A nova aposta da Funcom levou-me a uma viagem ao passado. Dos primeiro jogos de estratégia que me lembro de jogar, foram mesmo baseados na célebre história de Frank Herbert. Só que Dune: Spice Wars pertence a outra época na história dos videojogos.

O meu primeiro contacto com os famosos jogos de Dune, aconteceu com Dune II: Battle for Arrakis, desenvolvido em 1992 pelos idos Westwood Studios, os mesmos por detrás do não menos famoso Command & Conquer. Exactamente por isso, as semelhanças entre os dois títulos são muitas, com C&C de 1995 a herdar imensas ideias que Dune II tinha introduzido. E é impossível não identificar outras tantas semelhanças no ainda mais famoso Age of Empires que chegou em 1997. A influência nos jogos de estratégia por parte dos RTS de Dune é, portanto, longa. Ouvir que regressa agora num novo título foi uma óptima notícia.

Mas, como já dei a entender, os tempos são outros para o género RTS (Real Time Strategy ou Estratégia em Tempo Real). Embora a fórmula icónica dos jogos clássicos baseados em Dune II ainda esteja por aí, outros tantos títulos de estratégia introduziram uma nova jogabilidade, intitulada de “4X”. Esta é uma abreviatura de “Explore, Expand, Exploit, Exterminate” ou “Explorar, Expandir, Tirar Partido e Exterminar”, numa tradução muito livre. E o que faz é tentar reformular a forma como os RTS são jogados.
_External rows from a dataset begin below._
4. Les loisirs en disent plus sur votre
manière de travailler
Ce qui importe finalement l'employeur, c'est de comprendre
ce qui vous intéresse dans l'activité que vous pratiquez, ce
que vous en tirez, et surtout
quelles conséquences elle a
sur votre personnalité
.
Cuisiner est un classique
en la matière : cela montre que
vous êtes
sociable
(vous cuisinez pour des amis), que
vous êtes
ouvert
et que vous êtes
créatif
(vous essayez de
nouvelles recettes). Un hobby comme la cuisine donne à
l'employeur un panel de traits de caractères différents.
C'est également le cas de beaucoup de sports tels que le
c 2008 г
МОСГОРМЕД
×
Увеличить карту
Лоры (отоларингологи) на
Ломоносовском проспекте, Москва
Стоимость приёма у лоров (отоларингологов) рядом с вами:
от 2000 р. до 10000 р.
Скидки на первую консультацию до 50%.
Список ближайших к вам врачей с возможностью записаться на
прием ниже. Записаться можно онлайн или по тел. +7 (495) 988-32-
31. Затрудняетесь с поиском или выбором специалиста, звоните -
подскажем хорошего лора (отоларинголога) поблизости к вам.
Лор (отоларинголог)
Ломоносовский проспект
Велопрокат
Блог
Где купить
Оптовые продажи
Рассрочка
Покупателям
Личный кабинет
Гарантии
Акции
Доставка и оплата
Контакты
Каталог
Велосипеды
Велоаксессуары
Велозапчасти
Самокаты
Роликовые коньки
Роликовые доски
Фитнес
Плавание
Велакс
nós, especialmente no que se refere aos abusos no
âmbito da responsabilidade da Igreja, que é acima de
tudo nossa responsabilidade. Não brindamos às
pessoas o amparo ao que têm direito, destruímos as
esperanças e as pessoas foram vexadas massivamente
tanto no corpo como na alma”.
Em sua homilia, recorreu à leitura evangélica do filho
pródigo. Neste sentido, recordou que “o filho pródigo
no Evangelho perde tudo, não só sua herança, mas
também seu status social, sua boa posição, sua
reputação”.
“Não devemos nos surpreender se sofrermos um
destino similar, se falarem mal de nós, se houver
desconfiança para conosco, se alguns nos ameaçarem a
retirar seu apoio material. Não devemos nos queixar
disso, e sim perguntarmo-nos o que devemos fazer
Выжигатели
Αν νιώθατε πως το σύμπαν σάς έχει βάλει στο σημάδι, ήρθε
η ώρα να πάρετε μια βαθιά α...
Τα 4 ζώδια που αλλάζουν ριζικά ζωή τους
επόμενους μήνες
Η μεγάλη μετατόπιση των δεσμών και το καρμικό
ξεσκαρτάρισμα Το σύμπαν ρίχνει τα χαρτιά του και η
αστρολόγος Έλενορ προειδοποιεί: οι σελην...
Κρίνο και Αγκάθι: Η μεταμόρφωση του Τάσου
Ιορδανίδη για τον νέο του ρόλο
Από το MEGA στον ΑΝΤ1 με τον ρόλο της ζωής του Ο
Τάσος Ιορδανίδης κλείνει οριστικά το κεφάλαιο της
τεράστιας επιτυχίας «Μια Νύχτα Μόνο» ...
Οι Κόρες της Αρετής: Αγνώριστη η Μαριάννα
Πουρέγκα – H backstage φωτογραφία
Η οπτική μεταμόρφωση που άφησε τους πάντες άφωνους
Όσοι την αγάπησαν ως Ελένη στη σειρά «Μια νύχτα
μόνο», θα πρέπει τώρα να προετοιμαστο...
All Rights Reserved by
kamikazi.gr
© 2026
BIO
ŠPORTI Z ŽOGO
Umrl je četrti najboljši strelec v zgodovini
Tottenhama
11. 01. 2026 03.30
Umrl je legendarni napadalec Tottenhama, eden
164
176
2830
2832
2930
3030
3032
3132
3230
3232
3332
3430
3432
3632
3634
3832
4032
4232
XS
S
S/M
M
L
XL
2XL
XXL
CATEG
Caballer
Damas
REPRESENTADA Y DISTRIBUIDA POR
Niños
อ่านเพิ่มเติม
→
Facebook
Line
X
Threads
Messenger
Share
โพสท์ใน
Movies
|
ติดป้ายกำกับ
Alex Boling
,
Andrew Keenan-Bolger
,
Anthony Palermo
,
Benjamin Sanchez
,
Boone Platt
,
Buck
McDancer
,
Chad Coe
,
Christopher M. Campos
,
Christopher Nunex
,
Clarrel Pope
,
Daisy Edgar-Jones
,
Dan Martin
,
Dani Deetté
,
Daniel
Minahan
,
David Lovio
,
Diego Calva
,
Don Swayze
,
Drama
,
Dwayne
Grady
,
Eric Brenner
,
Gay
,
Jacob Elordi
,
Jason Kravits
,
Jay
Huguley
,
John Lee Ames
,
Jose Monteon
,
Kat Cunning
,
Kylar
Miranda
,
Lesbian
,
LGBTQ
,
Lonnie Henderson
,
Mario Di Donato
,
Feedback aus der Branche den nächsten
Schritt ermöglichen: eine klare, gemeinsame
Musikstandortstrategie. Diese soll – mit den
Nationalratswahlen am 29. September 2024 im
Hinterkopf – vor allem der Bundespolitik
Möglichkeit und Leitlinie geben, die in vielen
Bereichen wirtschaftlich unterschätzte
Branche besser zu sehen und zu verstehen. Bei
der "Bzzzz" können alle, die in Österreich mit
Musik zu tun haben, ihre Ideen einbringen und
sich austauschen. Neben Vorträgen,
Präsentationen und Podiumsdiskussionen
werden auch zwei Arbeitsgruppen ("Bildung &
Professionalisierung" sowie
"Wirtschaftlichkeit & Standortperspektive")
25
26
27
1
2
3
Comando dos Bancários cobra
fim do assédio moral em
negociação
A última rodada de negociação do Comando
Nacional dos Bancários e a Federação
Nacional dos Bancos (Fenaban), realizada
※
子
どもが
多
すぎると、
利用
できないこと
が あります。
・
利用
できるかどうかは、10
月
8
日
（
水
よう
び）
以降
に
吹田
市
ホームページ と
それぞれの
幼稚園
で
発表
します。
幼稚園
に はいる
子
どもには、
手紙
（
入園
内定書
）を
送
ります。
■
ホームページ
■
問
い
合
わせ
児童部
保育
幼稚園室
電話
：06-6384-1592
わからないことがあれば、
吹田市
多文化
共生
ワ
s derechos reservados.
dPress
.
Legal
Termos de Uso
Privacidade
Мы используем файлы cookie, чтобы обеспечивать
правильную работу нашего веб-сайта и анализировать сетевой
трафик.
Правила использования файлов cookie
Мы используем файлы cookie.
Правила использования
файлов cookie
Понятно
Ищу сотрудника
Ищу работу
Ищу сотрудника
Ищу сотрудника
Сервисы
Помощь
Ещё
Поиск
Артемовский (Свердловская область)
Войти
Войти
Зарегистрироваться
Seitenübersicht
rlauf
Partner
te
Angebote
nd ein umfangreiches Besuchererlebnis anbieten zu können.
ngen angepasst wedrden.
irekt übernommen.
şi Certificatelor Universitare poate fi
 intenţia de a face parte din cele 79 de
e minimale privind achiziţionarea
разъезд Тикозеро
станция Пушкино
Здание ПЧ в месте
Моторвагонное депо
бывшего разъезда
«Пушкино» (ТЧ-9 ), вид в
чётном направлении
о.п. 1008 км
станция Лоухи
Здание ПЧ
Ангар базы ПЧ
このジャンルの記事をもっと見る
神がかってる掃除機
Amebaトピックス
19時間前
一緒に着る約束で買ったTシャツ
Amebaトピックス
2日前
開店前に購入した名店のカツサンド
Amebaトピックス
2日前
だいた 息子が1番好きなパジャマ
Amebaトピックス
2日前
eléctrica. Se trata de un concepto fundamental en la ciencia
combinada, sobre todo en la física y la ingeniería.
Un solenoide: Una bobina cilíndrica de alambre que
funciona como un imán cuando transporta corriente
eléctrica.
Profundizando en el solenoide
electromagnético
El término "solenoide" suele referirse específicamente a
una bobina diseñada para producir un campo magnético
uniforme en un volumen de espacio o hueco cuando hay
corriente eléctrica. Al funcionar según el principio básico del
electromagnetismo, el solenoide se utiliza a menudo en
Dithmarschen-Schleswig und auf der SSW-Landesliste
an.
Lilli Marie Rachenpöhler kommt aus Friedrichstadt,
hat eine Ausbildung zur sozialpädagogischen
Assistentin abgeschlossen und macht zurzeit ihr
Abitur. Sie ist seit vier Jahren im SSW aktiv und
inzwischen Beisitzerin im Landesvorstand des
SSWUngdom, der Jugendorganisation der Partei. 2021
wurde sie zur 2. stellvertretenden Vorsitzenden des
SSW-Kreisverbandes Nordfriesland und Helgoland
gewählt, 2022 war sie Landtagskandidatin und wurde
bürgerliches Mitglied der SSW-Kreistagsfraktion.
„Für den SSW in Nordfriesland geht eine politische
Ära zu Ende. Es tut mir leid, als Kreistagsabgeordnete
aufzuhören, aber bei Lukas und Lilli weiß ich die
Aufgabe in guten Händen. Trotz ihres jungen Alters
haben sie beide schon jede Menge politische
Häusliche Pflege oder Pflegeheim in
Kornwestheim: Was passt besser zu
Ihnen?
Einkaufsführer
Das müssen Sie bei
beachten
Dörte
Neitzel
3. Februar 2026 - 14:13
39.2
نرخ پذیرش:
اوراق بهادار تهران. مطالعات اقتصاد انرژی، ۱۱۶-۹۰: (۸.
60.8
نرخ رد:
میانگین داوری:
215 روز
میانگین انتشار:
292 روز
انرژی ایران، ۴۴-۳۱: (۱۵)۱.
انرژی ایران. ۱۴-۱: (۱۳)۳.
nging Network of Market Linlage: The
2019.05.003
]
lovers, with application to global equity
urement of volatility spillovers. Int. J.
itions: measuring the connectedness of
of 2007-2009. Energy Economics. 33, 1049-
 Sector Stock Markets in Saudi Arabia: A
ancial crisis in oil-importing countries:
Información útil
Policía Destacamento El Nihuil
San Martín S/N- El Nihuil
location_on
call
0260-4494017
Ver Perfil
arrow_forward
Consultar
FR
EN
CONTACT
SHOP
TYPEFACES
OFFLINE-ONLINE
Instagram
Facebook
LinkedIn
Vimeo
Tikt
Nos jogos clássicos, para ganharmos uma sessão teríamos de simplesmente ter mais recursos e o maior exército para conquistar ou destruir os opositores. Por mais que achem que é uma lógica simplista, foi com isto que crescemos e levou milhões a apreciar o género RTS. Ao longo dos anos, o modelo foi sofrendo várias mutações, com títulos cada vez menos virados para os combates massivos ou, pelo contrário, ainda mais focados nesse aspecto. O género 4X, por seu lado, uma mistura de vários mundos, foi ganhando tracção, tornando-se hoje em dia dominador.

O que este género faz é criar uma menor dependência do combate directo, sendo apenas um quarto da sua acção. A exploração de recursos, a expansão de território, mas também a influência política e a espionagem (os jogos de bastidores, portanto), ganham muito maior protagonismo. O que resulta em jogos bem menos dependentes do maior exército, mas sim do maior engenho para lidar nas quatro frentes. Confesso que é, para mim, um género menor, já que prefiro mais acção directa que diplomacia.

Esta nova visão do que é um jogo de estratégia de Dune, portanto, pode dividir bastante a base de fãs. Por um lado, temos os veteranos nostálgicos que se apressarão a reinstalar os clássicos (boa sorte), por outro, temos os fãs dos 4X modernos que adorarão a nova história para explorar. Até porque tivemos recentemente o filme de Denis Villeneuve que veio reacender o interesse na famosa história criada por Frank Herbert. Preferências pessoais à parte, por mais que custe admitir, a aposta na nova audiência é claramente a mais acertada.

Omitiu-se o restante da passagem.